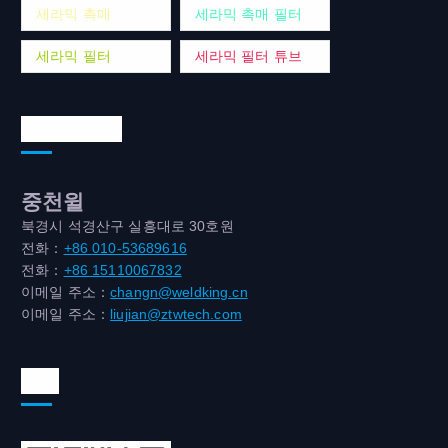
세라믹 촉매
세라믹 촉매 필터
세라믹 필터
세라믹 필터 튜브
연락처 주소
중천윌
북경시 석경산구 실흥대로 30호원
전화：
+86 010-53689616
전화：
+86 15110067832
이메일 주소：
changn@weldking.cn
이메일 주소：
liujian@ztwtech.com
위챗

**Problem to work on**
Without the pictures, return the records above exactly as given.

**Solution for this exercise**
세라믹 촉매
세라믹 촉매 필터
세라믹 필터
세라믹 필터 튜브
연락처 주소
중천윌
북경시 석경산구 실흥대로 30호원
전화：
+86 010-53689616
전화：
+86 15110067832
이메일 주소：
changn@weldking.cn
이메일 주소：
liujian@ztwtech.com
위챗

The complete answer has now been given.